At 31 July 2015, asset values were GBP633 billion (representing an increase of GBP9 billion compared to the corresponding figure of GBP624 billion as at 30 June 2015), and liability values were GBP728 billion, the highest point in July, representing an increase of GBP23 billion compared to the corresponding figure of GBP705 billion at 30 June 2015.
“The FTSE100 returned around 2.5 per cent over July, recovering a lot of the ground lost in the last week of June. This might have given hope for a continued improvement in the funding position over the month of July, says Ali Tayyebi, Senior Partner in Mercer’s Retirement business. “ However a relatively small reduction in yields available on long dated corporate bonds has meant that the deficit has in fact increased quite substantially over the month. It is particularly concerning that deficits have now edged very close to the last monthly high, as seen at the end of January 2015, despite corporate bond yields being nearly 65 bps higher than they were at that time.”
Le Roy van Zyl (pictured), Principal in Mercer’s Financial Strategy Group, says: “It appears the end-June improved deficit position was a short-lived bounce, with volatility continuing in July and pension scheme deficits increasing significantly over the month. Despite the threat of a potential Grexit, the ongoing market issues really relate to the unfolding economic situation in China, and the timing of the US monetary tightening. For pension schemes, being prepared for both optimistic and pessimistic market scenarios remains key.”

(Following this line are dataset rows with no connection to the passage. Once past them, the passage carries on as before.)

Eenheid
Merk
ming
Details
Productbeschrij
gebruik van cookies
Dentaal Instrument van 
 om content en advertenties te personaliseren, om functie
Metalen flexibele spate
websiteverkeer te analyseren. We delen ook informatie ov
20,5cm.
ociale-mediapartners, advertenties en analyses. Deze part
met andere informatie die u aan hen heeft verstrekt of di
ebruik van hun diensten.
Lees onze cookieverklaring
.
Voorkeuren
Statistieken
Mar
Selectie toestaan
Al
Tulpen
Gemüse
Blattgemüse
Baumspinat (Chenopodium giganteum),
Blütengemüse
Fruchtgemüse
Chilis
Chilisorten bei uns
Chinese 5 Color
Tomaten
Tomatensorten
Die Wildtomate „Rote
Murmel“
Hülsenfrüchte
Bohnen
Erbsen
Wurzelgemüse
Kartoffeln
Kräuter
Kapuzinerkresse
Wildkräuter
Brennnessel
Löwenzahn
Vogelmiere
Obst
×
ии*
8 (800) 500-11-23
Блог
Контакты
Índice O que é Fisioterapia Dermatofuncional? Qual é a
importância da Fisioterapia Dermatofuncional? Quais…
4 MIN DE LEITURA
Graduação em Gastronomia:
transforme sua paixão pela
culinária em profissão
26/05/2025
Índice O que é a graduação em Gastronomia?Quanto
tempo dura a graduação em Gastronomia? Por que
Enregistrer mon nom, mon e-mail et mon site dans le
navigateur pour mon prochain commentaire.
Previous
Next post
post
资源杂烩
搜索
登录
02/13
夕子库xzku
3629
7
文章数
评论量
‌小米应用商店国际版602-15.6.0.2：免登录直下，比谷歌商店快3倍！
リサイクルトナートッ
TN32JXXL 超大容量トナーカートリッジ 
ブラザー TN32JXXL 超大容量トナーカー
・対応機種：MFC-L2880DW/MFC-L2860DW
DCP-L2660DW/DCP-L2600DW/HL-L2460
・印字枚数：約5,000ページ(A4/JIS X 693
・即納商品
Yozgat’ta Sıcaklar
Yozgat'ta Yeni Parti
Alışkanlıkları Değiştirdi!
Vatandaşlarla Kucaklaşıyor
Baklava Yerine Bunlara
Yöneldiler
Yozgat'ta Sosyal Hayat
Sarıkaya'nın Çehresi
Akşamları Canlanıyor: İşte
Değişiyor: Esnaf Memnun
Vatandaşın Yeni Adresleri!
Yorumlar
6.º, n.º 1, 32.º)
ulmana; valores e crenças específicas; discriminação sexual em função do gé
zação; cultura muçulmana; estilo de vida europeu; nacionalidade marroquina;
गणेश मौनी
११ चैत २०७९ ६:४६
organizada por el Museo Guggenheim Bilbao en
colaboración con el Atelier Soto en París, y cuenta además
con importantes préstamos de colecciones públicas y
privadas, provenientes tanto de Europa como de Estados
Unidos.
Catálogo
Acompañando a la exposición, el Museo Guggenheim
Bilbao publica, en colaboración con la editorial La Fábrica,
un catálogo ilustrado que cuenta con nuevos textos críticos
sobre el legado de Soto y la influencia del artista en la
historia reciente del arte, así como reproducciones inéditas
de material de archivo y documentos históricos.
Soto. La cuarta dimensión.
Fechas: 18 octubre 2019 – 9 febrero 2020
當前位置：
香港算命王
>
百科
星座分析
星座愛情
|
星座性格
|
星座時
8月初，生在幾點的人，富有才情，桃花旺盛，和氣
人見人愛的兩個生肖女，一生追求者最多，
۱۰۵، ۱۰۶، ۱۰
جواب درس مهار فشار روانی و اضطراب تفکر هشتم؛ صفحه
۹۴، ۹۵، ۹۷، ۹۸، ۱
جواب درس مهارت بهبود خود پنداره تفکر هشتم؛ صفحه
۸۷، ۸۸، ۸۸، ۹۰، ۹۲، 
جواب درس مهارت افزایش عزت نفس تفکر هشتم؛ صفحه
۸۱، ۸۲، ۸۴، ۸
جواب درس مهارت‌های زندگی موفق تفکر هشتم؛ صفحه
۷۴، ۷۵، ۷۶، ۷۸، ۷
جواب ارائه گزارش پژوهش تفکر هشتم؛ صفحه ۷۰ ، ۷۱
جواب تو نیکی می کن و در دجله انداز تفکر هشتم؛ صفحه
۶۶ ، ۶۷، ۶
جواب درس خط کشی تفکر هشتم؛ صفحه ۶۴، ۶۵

Mercer’s data relates to about 50 per cent of all UK pension scheme liabilities and analyses pension deficits calculated using the approach companies have to adopt for their corporate accounts. The data underlying the survey is refreshed as companies report their year-end accounts. Other measures are also relevant for trustees and employers considering their risk exposure. But data published by the Pensions Regulator and elsewhere tells a similar story.